Friday, April 15, 2011

China’s Latest Export: Capital for Cleantech Start-ups

China’s Latest Export: Capital for Cleantech Start-ups: "

What comes to mind when you think of China? $1/hour manufacturing of your cleantech product? 1B+ potential customers? Right and right, but now add investment capital to the mix.


China is spending hundreds of billions of dollars on cleantech, and an increasing piece of those investment dollars will go towards equity in cleantech start-ups from the U.S. and other countries.


The Rhodium Group estimates that China invested about $60B overseas in 2010, nearly 2x 2008, with clean energy a major target. While much of that spending goes to buying local production capacity or sheer market share, the smart money is on innovation.


As Rueters’ Gerard Wynn reported, “The owner of patents, not factories, will likely earn the biggest profits and win the technology race.”


China is acutely aware that it lags in the innovation race. Beijing set the IP world abuzz in November when it announced a national goal of 2 million patents filed by 2015, with green innovation again a major goal. Homegrown patents are obviously the preference, but the country has the financial resources to buy its way up the ingenuity curve.
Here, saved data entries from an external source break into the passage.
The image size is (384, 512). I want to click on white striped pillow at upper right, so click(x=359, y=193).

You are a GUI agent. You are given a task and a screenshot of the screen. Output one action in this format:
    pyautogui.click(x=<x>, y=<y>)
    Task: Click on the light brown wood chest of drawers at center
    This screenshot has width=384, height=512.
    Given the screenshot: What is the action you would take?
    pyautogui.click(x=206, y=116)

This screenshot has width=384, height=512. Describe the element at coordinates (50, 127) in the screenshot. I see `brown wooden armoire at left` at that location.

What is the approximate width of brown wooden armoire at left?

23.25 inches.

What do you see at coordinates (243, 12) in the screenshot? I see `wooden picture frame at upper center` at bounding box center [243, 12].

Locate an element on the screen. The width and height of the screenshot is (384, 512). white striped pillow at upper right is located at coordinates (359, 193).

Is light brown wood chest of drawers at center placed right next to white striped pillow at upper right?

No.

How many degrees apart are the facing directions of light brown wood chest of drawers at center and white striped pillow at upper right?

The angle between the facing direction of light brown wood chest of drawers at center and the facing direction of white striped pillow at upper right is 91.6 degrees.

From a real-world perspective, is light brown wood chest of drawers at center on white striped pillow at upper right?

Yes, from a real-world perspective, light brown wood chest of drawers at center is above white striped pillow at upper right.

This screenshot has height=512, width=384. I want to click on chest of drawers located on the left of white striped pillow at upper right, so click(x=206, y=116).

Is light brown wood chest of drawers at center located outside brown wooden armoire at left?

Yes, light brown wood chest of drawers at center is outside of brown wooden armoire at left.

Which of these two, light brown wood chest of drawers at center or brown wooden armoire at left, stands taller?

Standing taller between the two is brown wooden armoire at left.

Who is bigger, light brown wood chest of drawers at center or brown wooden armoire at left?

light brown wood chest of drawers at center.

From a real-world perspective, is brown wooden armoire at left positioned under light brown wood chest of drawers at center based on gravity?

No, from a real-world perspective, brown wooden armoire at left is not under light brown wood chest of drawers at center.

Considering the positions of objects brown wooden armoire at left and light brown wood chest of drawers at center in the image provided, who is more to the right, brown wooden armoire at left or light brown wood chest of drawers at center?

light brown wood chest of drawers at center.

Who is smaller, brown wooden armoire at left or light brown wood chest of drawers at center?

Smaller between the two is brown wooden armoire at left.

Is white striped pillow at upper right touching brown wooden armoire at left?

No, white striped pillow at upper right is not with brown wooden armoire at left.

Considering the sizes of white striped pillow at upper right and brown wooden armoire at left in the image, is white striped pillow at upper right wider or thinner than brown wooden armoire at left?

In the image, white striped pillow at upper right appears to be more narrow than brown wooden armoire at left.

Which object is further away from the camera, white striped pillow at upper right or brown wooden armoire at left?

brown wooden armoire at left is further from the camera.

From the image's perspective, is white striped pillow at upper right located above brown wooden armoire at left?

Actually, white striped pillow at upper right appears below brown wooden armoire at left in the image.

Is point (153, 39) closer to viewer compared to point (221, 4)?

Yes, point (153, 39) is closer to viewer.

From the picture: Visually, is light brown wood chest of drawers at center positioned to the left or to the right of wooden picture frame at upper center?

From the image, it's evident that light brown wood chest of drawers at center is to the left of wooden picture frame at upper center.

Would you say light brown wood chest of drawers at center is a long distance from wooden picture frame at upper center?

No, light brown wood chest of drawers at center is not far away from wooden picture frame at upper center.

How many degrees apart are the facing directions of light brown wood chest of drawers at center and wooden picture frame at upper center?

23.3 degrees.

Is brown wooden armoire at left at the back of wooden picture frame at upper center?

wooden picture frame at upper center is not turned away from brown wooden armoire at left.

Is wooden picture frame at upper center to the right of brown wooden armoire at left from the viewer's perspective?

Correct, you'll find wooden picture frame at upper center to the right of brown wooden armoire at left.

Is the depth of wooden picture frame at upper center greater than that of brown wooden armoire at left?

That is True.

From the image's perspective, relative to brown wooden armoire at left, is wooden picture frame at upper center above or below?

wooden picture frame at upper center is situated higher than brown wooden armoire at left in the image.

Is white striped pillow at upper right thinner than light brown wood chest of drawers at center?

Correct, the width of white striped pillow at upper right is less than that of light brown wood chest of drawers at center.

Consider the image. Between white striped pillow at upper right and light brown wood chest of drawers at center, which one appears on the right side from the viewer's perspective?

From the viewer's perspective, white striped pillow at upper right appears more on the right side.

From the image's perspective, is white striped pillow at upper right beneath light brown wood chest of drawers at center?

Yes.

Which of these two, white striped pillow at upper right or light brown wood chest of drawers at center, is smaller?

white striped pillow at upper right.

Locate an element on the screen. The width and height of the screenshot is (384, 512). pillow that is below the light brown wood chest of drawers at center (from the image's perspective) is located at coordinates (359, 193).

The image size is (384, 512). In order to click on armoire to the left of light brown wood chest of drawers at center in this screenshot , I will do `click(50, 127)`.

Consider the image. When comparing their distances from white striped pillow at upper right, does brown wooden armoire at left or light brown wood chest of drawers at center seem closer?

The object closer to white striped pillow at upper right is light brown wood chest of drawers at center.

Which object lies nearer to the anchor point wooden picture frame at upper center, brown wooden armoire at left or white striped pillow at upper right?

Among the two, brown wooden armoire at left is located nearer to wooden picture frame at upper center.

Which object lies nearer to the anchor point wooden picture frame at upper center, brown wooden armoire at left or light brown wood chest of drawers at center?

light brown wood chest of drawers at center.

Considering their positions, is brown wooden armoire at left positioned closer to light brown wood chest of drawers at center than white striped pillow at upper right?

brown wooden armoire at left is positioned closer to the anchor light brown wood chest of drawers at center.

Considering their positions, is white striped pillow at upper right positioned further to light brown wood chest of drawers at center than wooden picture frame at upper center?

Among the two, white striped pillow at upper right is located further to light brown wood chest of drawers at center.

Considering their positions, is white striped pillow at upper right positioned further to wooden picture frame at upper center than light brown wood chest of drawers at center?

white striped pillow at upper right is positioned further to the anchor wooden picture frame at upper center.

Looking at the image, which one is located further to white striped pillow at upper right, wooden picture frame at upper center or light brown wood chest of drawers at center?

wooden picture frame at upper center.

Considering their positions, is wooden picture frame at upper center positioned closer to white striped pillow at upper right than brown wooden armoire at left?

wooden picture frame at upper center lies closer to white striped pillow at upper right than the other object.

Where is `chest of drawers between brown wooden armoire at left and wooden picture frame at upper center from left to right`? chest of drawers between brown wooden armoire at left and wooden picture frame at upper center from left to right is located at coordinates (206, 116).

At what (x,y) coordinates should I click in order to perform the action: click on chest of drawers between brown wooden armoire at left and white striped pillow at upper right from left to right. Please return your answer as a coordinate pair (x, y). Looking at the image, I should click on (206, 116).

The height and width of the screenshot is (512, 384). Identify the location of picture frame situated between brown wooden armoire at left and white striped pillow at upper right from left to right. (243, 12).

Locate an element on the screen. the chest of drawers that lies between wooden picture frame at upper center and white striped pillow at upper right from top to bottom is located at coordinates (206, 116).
My company, OnGreen.com, is a leading indicator of cleantech deal flow, and we’re already seeing strong Chinese demand for foreign innovation. We match entrepreneurs and investors online and off, and we’ve had to dramatically swing focus toward China this year.



  1. In March, we hosted a delegation of Chinese investors here in Los Angeles, touring facilities and demos by several local green firms.
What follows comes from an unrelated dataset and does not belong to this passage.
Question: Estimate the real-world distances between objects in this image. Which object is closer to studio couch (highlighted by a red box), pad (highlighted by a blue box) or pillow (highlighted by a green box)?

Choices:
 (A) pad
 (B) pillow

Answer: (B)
  2. In May, several start-ups from OnGreen.com will meet in LA and Boston with another delegation of cleantech investors from Hong Kong and the Jiangsu province.

  3. In June, we’re traveling with 30-40 start-ups to greater Shanghai to meet with 50 investors over the course of two days.


We’re still accepting applicants for the May and June events. Interested entrepreneurs should email me at stanleyholt@ongreen.com after creating an account (free) and posting a profile of their company on OnGreen.com (also free).


Despite heightened interest, obstacles abound to overseas Chinese investment in cleantech. Chinese authorities place strict controls on capital outflows, which can slow the speed with which a private or public company can effect an investment. Governments from recipient countries like the U.S. exercise their own restrictions, usually due to “energy security” concerns or plain old industry lobbying. Protection of intellectual property (IP) is another potential obstacle, as start-ups wonder if China will let their patents slip into the hands of competitors.


Lastly, there are, inevitably, cultural differences to overcome in soliciting, negotiating and carrying through with an investment between companies from two different countries. For example, many U.S. entrepreneurs are used to pitching professional investment firms armed mainly with a patent, a great Powerpoint pitch and a plausible Excel model. In China, securing capital is often a more personal odyssey, dependent on long-time relationships, trust-building rituals and valuations grounded more in the past than the future. Patents only get you so far, as Chinese cleantech investors are often looking for technologies that are “shovel-ready” or at least close to commercialization.


But none of these obstacles are insurmountable, as recent activity demonstrates.


Five years after the U.S. government blocked the takeover bid for Unocal by China’s state-owned oil company CNOOC, Chinese investments went through for U.S. energy firms InterGen and Chesapeake Energy, and CNOOC Chairman Chengyu Fu just told Reuters that the atmosphere for foreign investments in the United States was welcoming. On a much smaller scale, OnGreen’s own Series A investment came out of Shanghai, and, we are working with the Joint U.S. China Collaboration on Clean Energy (JUCCCE) and the University of Michigan and The Erb Institute to explore the best model for Chinese investment in U.S. IP.


As JUCCCE Co-Founder Peggy Liu puts it, “This joint research project would not only bring positive trade flow into the U .S. from China and create jobs, but also potentially help the U.S. bypass historic patent infringement issues in China.”


Given bumpy trade relations between Beijing and Washington, non-profits and researchers are stepping in to help build a framework for east-west capital flow. But whether or not the U.S. would ever approve of a CNOOC-Unocal deal may become irrelevant. Rather than a few monster deals, look for hundreds of smaller investments in the coming years as China leverages its cash and innumerable cleantech projects to reduce its innovation deficit.